Written by Simon Pidcock
Summer Super Pods
It’s whale soup in the Salish Sea. The Southern Resident Killer Whales (SRKW) are back in force this summer; they have been in our waters for the past 45 days straight. We have been watching all three families, J Pod, K Pod and L Pod socializing and foraging in the Georgia Strait, Haro Strait and the Strait of Juan de Fuca. The SRKW haven’t spent so many continuous days in the Salish Sea since 2010. They set a record in 2010 and were seen for over 110 days straight.
This July we have been lucky enough to have 11 super pod encounters. A super pod is formed when all three of the SRKW families come together to socialize, forage and mate.

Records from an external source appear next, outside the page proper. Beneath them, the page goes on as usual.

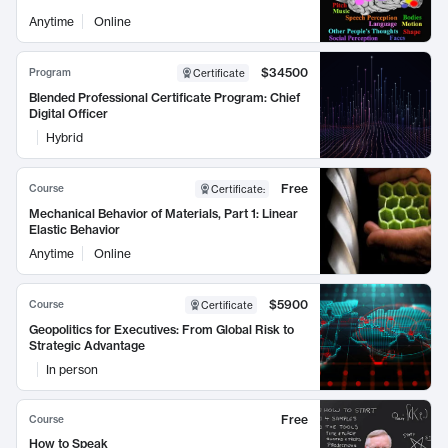
Anytime
Online
$34500
Program
Certificate
Blended Professional Certificate Program: Chief
Digital Officer
Hybrid
Free
Course
Certificate
:
Mechanical Behavior of Materials, Part 1: Linear
Elastic Behavior
Anytime
Online
$5900
Course
Certificate
Geopolitics for Executives: From Global Risk to
Strategic Advantage
In person
Free
Course
How to Speak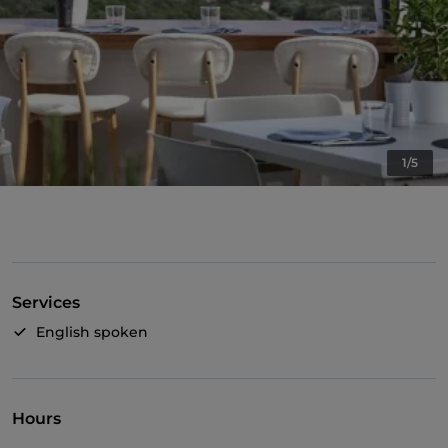
1/5
Services
English spoken
Hours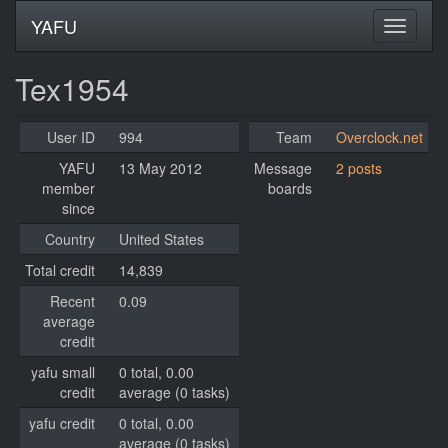
YAFU
Tex1954
User ID
994
Team
Overclock.net
YAFU
13 May 2012
Message
2 posts
member
boards
since
Country
United States
Total credit
14,839
Recent
0.09
average
credit
yafu small
0 total, 0.00
credit
average (0 tasks)
yafu credit
0 total, 0.00
average (0 tasks)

Currently there are 79 southern residents that form the community. One cannot really put into words what it’s like to spend time watching a super pod of 79 highly social whales. It brings many to tears and turns adults into children.
The good news is it seems like the residents are finding the Chinook salmon they so desperately need. The past two summers have been challenging for the SRKW’s and they had to travel much further to find their food. The residents are truly picky eaters and 90% of their diet is made up of Chinook salmon. These whales typically travel 100 miles in a 24-hour period so one can image that amount of energy that they expend daily. The Chinook being the largest and most lipid rich species of salmon in our waters is the perfect food source for the orcas. The population is so reliant on the salmon that when we have a low return of Chinook the SRKW population drops. When we have a good salmon year their number increase. I hope they continue to find they food they need this summer and hopefully we will see a new calf born soon. The last strong salmon year in 2010 we had two new births within the community.